Hablando de brujas, dijo aquel amigo que, en Noruega, el 23 de diciembre, al grito de ¡Gledelig Jul! esconden escobas y trapeadores –medios de transporte de las brujas y malos espíritus– para pasar una noche feliz y sin sobresaltos. Rusbel Caminante replicó que son hermosas jóvenes, nunca brujas, las que en República Checa piden al nuevo año el aviso esperado: paradas de espaldas en la puerta de la casa de sus padres lanzan su zapato por encima del hombro. Si la punta cae señalando la puerta se casará, pero si señala hacia el interior seguirá soltera. Seguramente que en el primer caso la joven aplaude y en el segundo lo hacen sus padres.

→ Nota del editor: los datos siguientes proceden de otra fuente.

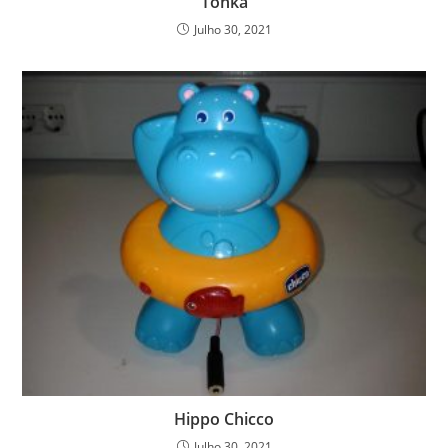
Tonka
Julho 30, 2021
Hippo Chicco
Julho 30, 2021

Rusbel Caminante le entregó el regalo a su amigo, advirtiéndole que no lo destapara hasta terminar su historia. Relató que, de las diferentes tradiciones de Navidad y Año Nuevo, llama la atención la forma de celebrar en Islandia. Allí, los niños reciben regalos y dulces de trece Jólasveinarnir -figuras de hombres y mujeres viejos, con nombre propio, que bajan a la tierra a celebrar desde el 13 hasta el 26 de diciembre – Son elfos y trolls, hijos de Grýla y Leppaludi, seres de la mitología que viven en una gran cueva de las montañas islandesas. –abc.es -.

¿Elfos y Trolls?, preguntó aquel amigo. Así es, respondió Rusbel Caminante, por ejemplo, Stekkiastaur baja el 13 de diciembre a robar ovejas. Ketkrókur lo hace el 23 con un gancho para robar la carne y Kertasnikir llega el 24 para perseguir los niños y robarles las velas. Estos, sin embargo, durante las trece noches dejan su zapato en la ventana del cuarto para recibir dulces y regalos, si se han portado bien. La mejor celebración consiste en intercambiar libros para pasar leyendo la noche del 24 de diciembre, llamada Jólabókaflód que significa inundación de libros. Cuentan que esta ejemplar celebración apareció durante la segunda guerra mundial para estar unidos familiares y amigos soportando el desastre de horror y muerte.

Aquel amigo comentó que leer entre familia y amigos durante la noche de navidad resultaría una entretenida y educativa celebración para olvidar momentáneamente la corrupción, como el más grave problema que afrontamos los colombianos. Rusbel Caminante entregó a aquel amigo su regalo y le dijo al escritor y actor estadounidense Garrison Keillor que “El libro es un regalo que se puede abrir una y otra vez”. Su amigo agradeció el libro La corbata prestada y otros cuentos.